## DATASET CONTENT
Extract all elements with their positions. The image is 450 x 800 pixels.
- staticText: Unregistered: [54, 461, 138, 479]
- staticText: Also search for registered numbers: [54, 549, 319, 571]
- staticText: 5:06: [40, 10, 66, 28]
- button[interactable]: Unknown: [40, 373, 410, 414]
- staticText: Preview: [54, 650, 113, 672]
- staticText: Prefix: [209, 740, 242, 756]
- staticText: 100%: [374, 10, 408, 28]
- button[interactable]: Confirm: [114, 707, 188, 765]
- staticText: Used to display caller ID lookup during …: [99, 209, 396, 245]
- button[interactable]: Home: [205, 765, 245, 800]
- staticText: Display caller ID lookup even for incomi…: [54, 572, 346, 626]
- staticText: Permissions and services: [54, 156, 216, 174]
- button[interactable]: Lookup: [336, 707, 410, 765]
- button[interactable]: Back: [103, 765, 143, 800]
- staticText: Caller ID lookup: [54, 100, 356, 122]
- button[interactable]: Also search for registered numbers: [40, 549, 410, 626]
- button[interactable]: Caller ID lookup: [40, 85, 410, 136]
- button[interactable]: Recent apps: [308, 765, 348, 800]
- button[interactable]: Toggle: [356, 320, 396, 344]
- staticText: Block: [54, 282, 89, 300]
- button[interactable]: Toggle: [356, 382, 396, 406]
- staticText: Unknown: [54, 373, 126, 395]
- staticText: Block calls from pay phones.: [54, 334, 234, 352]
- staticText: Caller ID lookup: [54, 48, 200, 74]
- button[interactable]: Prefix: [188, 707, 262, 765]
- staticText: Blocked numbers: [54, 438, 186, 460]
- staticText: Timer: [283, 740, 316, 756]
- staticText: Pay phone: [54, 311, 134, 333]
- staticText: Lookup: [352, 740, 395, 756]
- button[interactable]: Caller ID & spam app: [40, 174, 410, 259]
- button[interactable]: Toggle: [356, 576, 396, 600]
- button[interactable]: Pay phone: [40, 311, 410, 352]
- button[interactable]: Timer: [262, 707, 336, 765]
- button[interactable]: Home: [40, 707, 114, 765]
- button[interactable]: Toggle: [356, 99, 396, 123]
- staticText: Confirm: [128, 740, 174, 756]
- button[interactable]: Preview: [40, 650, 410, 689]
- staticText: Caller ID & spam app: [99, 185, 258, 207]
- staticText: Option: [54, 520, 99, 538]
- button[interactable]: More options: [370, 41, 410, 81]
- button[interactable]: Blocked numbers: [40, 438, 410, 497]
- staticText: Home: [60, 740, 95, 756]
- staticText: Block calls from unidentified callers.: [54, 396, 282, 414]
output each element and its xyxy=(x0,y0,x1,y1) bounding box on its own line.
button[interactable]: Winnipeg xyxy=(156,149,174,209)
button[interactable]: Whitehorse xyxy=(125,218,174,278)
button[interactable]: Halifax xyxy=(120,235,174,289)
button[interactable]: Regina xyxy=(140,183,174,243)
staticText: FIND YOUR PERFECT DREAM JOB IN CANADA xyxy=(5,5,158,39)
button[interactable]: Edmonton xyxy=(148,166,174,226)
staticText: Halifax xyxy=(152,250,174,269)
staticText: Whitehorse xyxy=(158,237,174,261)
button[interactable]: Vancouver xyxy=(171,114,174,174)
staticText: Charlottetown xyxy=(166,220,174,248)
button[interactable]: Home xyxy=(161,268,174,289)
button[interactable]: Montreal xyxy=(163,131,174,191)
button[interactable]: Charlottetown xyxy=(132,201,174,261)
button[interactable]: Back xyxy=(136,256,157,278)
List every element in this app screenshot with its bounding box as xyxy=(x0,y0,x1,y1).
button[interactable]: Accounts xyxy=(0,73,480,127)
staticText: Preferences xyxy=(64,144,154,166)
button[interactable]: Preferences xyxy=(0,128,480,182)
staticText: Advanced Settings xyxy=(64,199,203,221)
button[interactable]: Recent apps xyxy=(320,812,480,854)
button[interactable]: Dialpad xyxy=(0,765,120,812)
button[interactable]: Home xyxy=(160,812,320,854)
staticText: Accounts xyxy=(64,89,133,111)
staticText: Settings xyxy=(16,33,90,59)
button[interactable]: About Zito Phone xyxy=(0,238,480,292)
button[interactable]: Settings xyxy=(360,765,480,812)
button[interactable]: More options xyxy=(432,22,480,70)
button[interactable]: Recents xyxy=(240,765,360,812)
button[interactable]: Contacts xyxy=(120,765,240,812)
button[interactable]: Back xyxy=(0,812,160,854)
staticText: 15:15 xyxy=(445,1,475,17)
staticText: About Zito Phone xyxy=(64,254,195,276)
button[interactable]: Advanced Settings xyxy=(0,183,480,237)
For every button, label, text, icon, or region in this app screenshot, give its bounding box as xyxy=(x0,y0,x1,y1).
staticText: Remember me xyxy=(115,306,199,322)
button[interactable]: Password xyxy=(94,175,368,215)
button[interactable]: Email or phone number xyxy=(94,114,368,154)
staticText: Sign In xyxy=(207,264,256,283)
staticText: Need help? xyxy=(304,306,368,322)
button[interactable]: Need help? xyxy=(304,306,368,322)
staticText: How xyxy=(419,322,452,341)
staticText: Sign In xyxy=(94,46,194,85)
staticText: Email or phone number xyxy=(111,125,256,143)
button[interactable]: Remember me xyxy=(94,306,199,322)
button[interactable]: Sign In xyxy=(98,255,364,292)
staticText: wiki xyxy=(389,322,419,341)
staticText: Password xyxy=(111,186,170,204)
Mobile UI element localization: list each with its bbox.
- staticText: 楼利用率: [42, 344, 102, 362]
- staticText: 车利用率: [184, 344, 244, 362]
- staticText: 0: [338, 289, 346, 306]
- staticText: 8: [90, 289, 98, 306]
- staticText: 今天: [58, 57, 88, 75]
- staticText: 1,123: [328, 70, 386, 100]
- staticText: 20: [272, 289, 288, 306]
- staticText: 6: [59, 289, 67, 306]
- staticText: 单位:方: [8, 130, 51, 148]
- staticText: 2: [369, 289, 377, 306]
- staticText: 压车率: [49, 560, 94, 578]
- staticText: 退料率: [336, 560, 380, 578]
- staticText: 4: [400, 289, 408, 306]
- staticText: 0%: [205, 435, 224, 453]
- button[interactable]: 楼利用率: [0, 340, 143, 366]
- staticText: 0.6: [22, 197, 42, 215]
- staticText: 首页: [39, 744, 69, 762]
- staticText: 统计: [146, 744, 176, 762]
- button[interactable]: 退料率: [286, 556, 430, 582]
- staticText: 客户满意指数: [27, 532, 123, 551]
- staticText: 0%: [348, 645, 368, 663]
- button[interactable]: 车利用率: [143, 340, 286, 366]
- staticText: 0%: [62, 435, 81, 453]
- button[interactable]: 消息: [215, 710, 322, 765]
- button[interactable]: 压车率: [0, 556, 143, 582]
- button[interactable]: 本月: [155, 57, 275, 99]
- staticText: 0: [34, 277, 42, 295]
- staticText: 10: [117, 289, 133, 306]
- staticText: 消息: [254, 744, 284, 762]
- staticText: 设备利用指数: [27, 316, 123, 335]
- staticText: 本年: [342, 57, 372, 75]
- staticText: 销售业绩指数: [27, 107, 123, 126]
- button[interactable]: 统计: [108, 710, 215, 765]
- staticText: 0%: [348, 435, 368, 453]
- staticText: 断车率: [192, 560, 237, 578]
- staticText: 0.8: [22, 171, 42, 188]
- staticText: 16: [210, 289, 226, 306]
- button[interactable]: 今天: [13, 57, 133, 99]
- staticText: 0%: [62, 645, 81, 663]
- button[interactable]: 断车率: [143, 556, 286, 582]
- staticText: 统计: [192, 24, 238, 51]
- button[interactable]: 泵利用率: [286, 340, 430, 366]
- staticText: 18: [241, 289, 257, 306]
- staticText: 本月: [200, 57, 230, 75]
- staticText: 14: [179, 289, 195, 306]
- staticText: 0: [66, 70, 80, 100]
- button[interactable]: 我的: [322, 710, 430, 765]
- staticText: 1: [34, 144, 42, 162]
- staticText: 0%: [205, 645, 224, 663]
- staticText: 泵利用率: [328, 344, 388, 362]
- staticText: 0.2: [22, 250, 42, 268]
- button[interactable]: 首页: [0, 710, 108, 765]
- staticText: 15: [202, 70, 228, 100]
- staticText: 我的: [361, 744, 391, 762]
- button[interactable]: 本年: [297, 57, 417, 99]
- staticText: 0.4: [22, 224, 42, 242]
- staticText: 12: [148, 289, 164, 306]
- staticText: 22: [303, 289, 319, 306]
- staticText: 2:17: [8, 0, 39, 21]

## WHAT THE EXERCISE ASKS
Every line above with the string "screenshot" in it should be copied into the answer.

## RESULT OF THE TASK
List every element in this app screenshot with its bounding box as xyxy=(x0,y0,x1,y1).
For every button, label, text, icon, or region in this app screenshot, give its bounding box as xyxy=(x0,y0,x1,y1).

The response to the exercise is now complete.